**Exercise goal**
Write the data out again exactly, with every picture removed.
*** Opening Record extracts ***
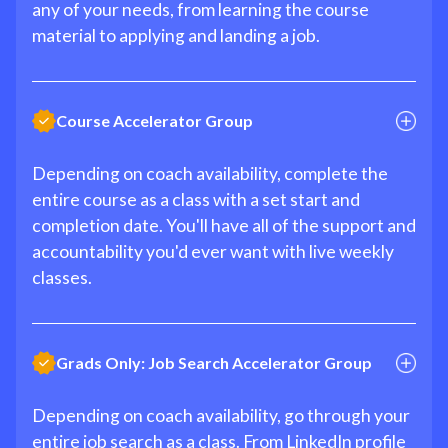
any of your needs, from learning the course
material to applying and landing a job.
Course Accelerator Group
Depending on coach availability, complete the
entire course as a class with a set start and
completion date. You'll have all of the support and
accountability you'd ever want with live weekly
classes.
Grads Only: Job Search Accelerator Group
Depending on coach availability, go through your
entire job search as a class. From LinkedIn profile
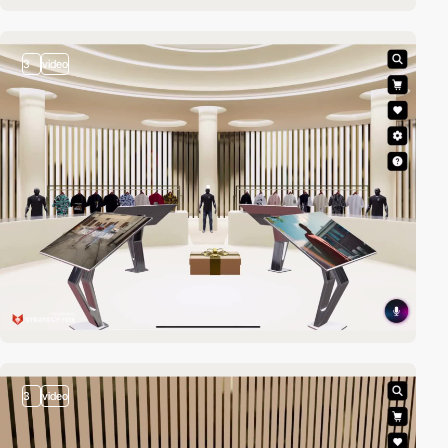
3
video
3
video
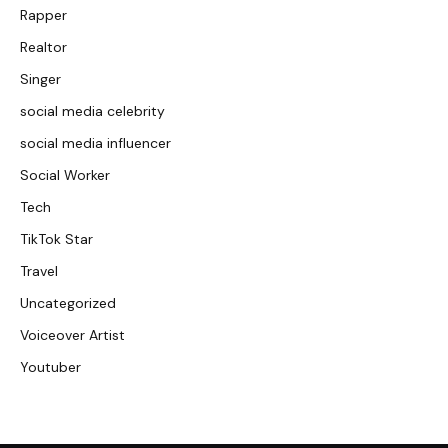
Rapper
Realtor
Singer
social media celebrity
social media influencer
Social Worker
Tech
TikTok Star
Travel
Uncategorized
Voiceover Artist
Youtuber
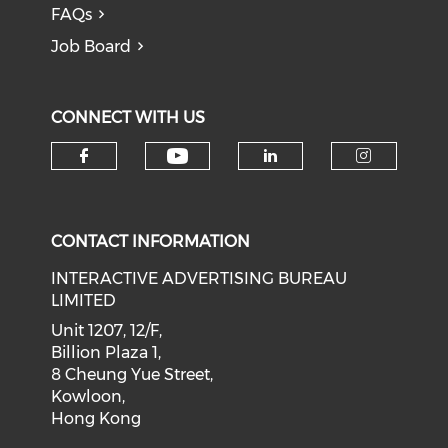
FAQs
Job Board
CONNECT WITH US
Check our social medi
Check our social media on f
Check our soci
Check o
CONTACT INFORMATION
INTERACTIVE ADVERTISING BUREAU
LIMITED
Unit 1207, 12/F,
Billion Plaza 1,
8 Cheung Yue Street,
Kowloon,
Hong Kong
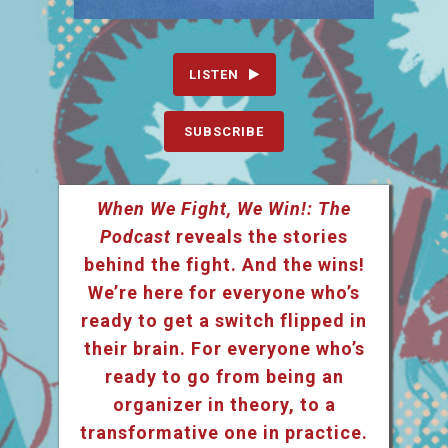
LISTEN
SUBSCRIBE
When We Fight, We Win!: The
Podcast
reveals the stories
behind the fight. And the wins!
We’re here for everyone who’s
ready to get a switch flipped in
their brain. For everyone who’s
ready to go from being an
organizer in theory, to a
transformative one in practice.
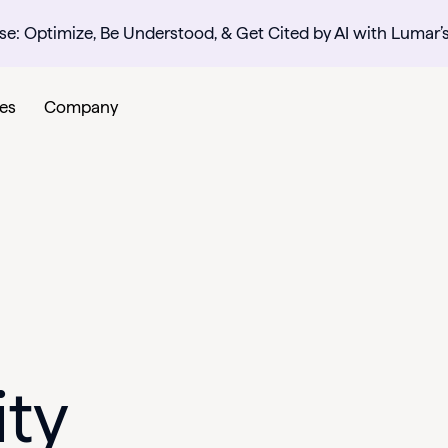
se: Optimize, Be Understood, & Get Cited by AI with Lumar’
es
Company
ity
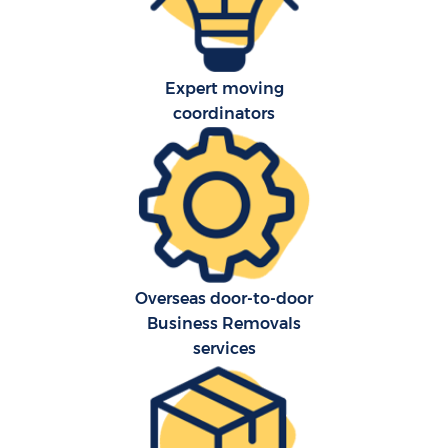
Expert moving
coordinators
C
Co
Overseas door-to-door
Business Removals
Re
services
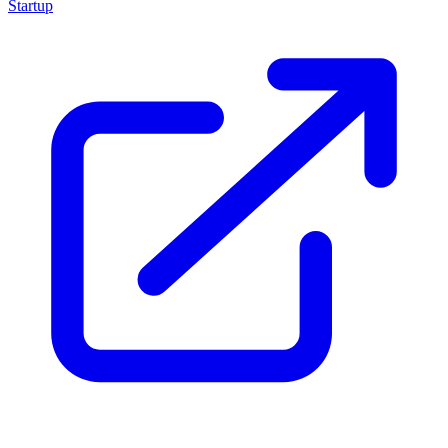
Startup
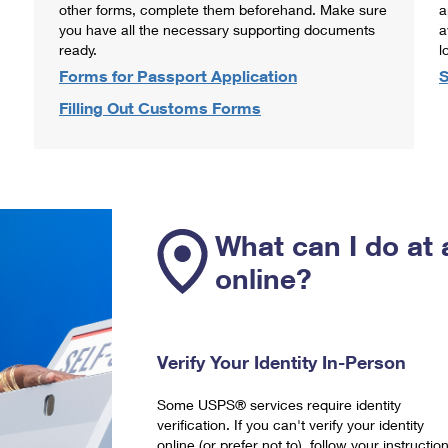
other forms, complete them beforehand. Make sure
a
you have all the necessary supporting documents
a
ready.
l
Forms for Passport Application
S
Filling Out Customs Forms
What can I do at 
online?
Verify Your Identity In-Person
Some USPS® services require identity
verification. If you can't verify your identity
online (or prefer not to), follow your instructio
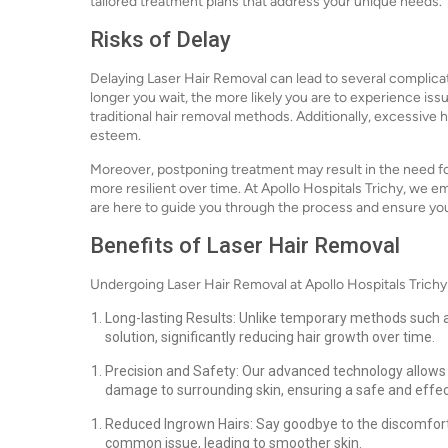
tailored treatment plans that address your unique needs.
Risks of Delay
Delaying Laser Hair Removal can lead to several complicat
longer you wait, the more likely you are to experience issu
traditional hair removal methods. Additionally, excessive 
esteem.
Moreover, postponing treatment may result in the need for
more resilient over time. At Apollo Hospitals Trichy, we 
are here to guide you through the process and ensure yo
Benefits of Laser Hair Removal
Undergoing Laser Hair Removal at Apollo Hospitals Trichy
Long-lasting Results: Unlike temporary methods such a
solution, significantly reducing hair growth over time.
Precision and Safety: Our advanced technology allows fo
damage to surrounding skin, ensuring a safe and effec
Reduced Ingrown Hairs: Say goodbye to the discomfort 
common issue, leading to smoother skin.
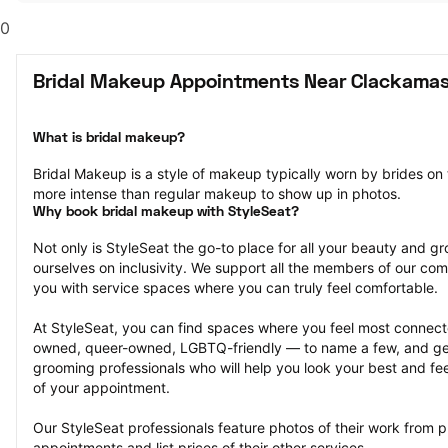
0
Bridal Makeup Appointments Near Clackamas
What is bridal makeup?
Bridal Makeup is a style of makeup typically worn by brides on
more intense than regular makeup to show up in photos.
Why book bridal makeup with StyleSeat?
Not only is StyleSeat the go-to place for all your beauty and 
ourselves on inclusivity. We support all the members of our com
you with service spaces where you can truly feel comfortable.
At StyleSeat, you can find spaces where you feel most conn
owned, queer-owned, LGBTQ-friendly — to name a few, and get
grooming professionals who will help you look your best and fee
of your appointment.
Our StyleSeat professionals feature photos of their work from p
appointments and list prices of their other services.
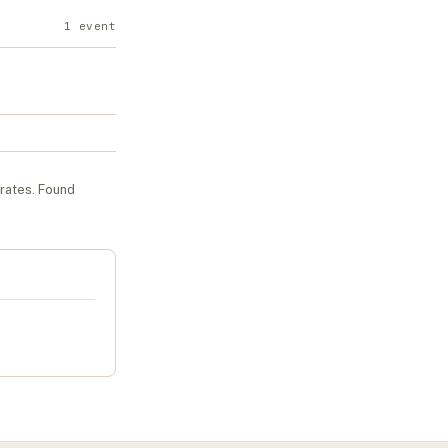
1
event
urates
. Found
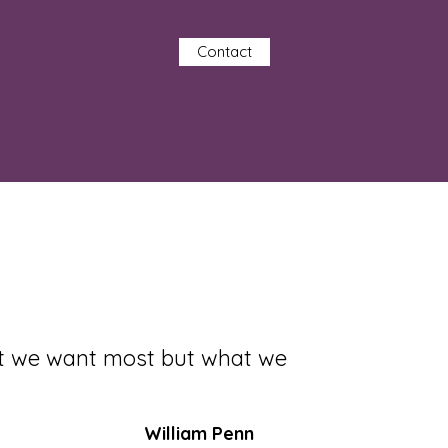
Contact
at we want most but what we
William Penn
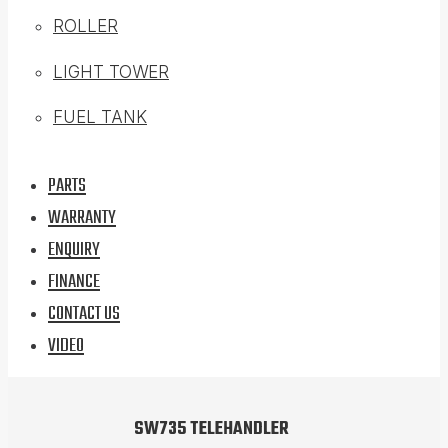
ROLLER
LIGHT TOWER
FUEL TANK
PARTS
WARRANTY
ENQUIRY
FINANCE
CONTACT US
VIDEO
SW735 TELEHANDLER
*** Closing Record extracts ***
**Solution to this exercise**
any of your needs, from learning the course
material to applying and landing a job.
Course Accelerator Group
Depending on coach availability, complete the
entire course as a class with a set start and
completion date. You'll have all of the support and
accountability you'd ever want with live weekly
classes.
Grads Only: Job Search Accelerator Group
Depending on coach availability, go through your
entire job search as a class. From LinkedIn profile
3
video
3
video
Rapper
Realtor
Singer
social media celebrity
social media influencer
Social Worker
Tech
TikTok Star
Travel
Uncategorized
Voiceover Artist
Youtuber
FAQs
Job Board
CONNECT WITH US
Check our social medi
Check our social media on f
Check our soci
Check o
CONTACT INFORMATION
INTERACTIVE ADVERTISING BUREAU
LIMITED
Unit 1207, 12/F,
Billion Plaza 1,
8 Cheung Yue Street,
Kowloon,
Hong Kong
LISTEN
SUBSCRIBE
When We Fight, We Win!: The
Podcast
reveals the stories
behind the fight. And the wins!
We’re here for everyone who’s
ready to get a switch flipped in
their brain. For everyone who’s
ready to go from being an
organizer in theory, to a
transformative one in practice.
se: Optimize, Be Understood, & Get Cited by AI with Lumar’
es
Company
ity
Expert moving
coordinators
C
Co
Overseas door-to-door
Business Removals
Re
services
Startup
other forms, complete them beforehand. Make sure
a
you have all the necessary supporting documents
a
ready.
l
Forms for Passport Application
S
Filling Out Customs Forms
What can I do at 
online?
Verify Your Identity In-Person
Some USPS® services require identity
verification. If you can't verify your identity
online (or prefer not to), follow your instructio
tailored treatment plans that address your unique needs.
Risks of Delay
Delaying Laser Hair Removal can lead to several complicat
longer you wait, the more likely you are to experience issu
traditional hair removal methods. Additionally, excessive 
esteem.
Moreover, postponing treatment may result in the need for
more resilient over time. At Apollo Hospitals Trichy, we 
are here to guide you through the process and ensure yo
Benefits of Laser Hair Removal
Undergoing Laser Hair Removal at Apollo Hospitals Trichy
Long-lasting Results: Unlike temporary methods such a
solution, significantly reducing hair growth over time.
Precision and Safety: Our advanced technology allows fo
damage to surrounding skin, ensuring a safe and effec
Reduced Ingrown Hairs: Say goodbye to the discomfort 
common issue, leading to smoother skin.
0
Bridal Makeup Appointments Near Clackamas
What is bridal makeup?
Bridal Makeup is a style of makeup typically worn by brides on
more intense than regular makeup to show up in photos.
Why book bridal makeup with StyleSeat?
Not only is StyleSeat the go-to place for all your beauty and 
ourselves on inclusivity. We support all the members of our com
you with service spaces where you can truly feel comfortable.
At StyleSeat, you can find spaces where you feel most conn
owned, queer-owned, LGBTQ-friendly — to name a few, and get
grooming professionals who will help you look your best and fee
of your appointment.
Our StyleSeat professionals feature photos of their work from p
appointments and list prices of their other services.
1
event
urates
. Found
Contact
at we want most but what we
William Penn
ROLLER
LIGHT TOWER
FUEL TANK
PARTS
WARRANTY
ENQUIRY
FINANCE
CONTACT US
VIDEO
SW735 TELEHANDLER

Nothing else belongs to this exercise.